Taken with the earlier AP story, observant readers might conclude that the administration is utilizing these mainstream outlets in order to lay out the case for the killing of al-Shami in public an effort to soften the possible outcry if such an operation is ultimately ordered or carried out.

The details of al-Shami and his alleged activities provided by the Times--which are really just the selected bits of information leaked by the "American officials"--paint a picture of a man involved in terrorist activities, operating on the battlefield made borderless by the U.S. declared 'global war on terror'--in short, an acceptable and justifiable target for a U.S. hellfire missile attached to the bottom of an unmanned drone. But advocates of international law and civil liberties say that the Obama administration's claims of such authority to target an individual for assassination must be challenged.
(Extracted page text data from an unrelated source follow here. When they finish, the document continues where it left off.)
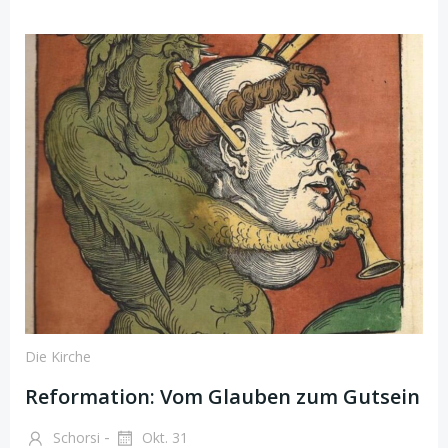
Die Kirche
Reformation: Vom Glauben zum Gutsein
-
Schorsi
Okt. 31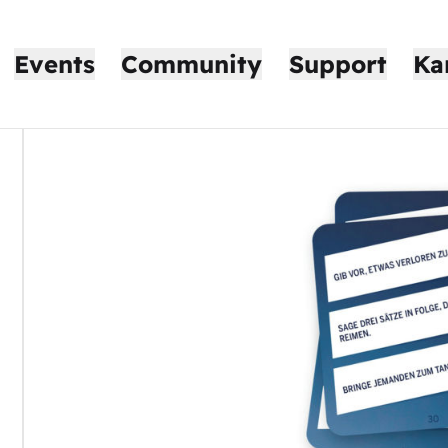
Events
Community
Support
Ka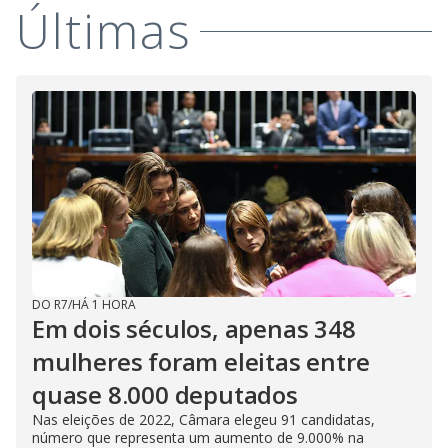
V
d
Últimas
o
i
d
e
o
DO R7
/
HÁ 1 HORA
Em dois séculos, apenas 348
mulheres foram eleitas entre
quase 8.000 deputados
Nas eleições de 2022, Câmara elegeu 91 candidatas,
número que representa um aumento de 9.000% na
"Given the significance of the authority the administration is claiming, it's quite remarkable how little information it's disclosed," the ACLU's Jameel Jaffer told the Times. Human rights advocates and international jurors, of course, question the legality of the entire U.S. drone program that has resulted in the death of thousands of civilians and untold damage over the last two administrations. The case of al-Shami, however--like the killing of other American citizens abroad--raises specific questions about constitutional protections that reside within the broader moral and legal questions of the wider global war on terror and the clandestine use of drones over multiple countries.

As pointed out by Peter Van Buren, a former State Department employee and foreign policy expert who raised serious questions about the reported "deliberations" and justifications about extrajudicial killing coming from the White House and Eric Holder's Department of Justice, there are no asterisks next to the U.S. Constitution's Fifth Amendment which guarantees all citizens the right due process. Van Buren wrote:

There are [...] no footnotes in the Fifth Amendment, no caveats, no secret memos, no exceptions for terrorism, mass rape, child torture, or any other horror the U.S. has confronted in its 238 years of existence. Such addendums to the Fifth were unnecessary, because in the beautiful preciseness of Lincoln's phrasing at Gettysburg, ours is "a government of the people, by the people, for the people," one made up of us, beholden to us, and whose purpose is to serve us.

Such a government would be incapable of killing its own citizens without due care, debate, and open trial. Those actions would violate the sacred convent of trust between a people and their government in a democracy, the "consent of the governed," and delegitimize the government itself.

That last point is worth a closer look, because it makes clear what murder-by-decree really represents in post-Constitutional America. The phrase "consent of the governed" first appears in the Declaration of Independence, the document by which the United States declared itself no longer under the governance of the British king. The Declaration makes clear that a government's moral right to use state power is only justified and legal when derived from the people over which that power is exercised. Such consent is the opposite of the divine right of kings, the philosophy under which the British ruled colonial Americans. Its foundational principle was obedience to government and its edicts and decisions, even on issues of life and death, as a religious and moral obligation.